Martinis, blackmail, five-thousand-dollar outfits: ah, high school. Why, it seems like it was only yesterday that I was walking to Monkey Bar during lunch with my friends — all wearing impossibly tall stilettos — while trying to decide: do I go to my mother's reception at the Met, or do I try and seduce the drama teacher to get that lead role in the spring production of Cabaret? Because I'm Sally Bowles or I'm nothing. Then we would all down a bottle of Patron and go to Bergdorf's. I think I had some classes, too, or whatever. Math? Maybe I had math once.

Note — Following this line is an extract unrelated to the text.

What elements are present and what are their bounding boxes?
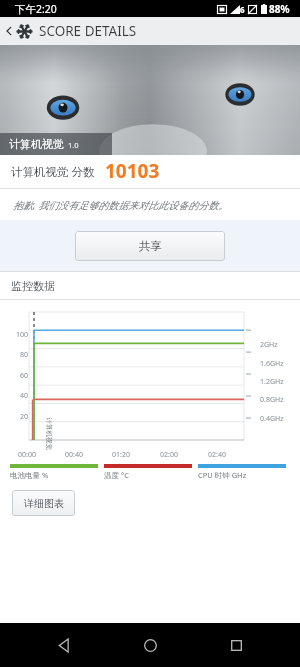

If that all sounds unrealistic, then clearly you didn't go to high school on the CW. The most egregious example of the high-school-as-Dynasty genre is Gossip Girl, but there are plenty of others — the updated 90210, The O.C., Laguna Beach, NYC Prep. I don't know when someone decided that the most universal high-school experience was a fashion show (actually, it was circa 2003), but the idea certainly caught on. And while this particular vision of high school can be good fun — and I will admit to watching many of these shows with great delight — I started to wonder if there were any realistic portrayals of teenage life on major networks anymore.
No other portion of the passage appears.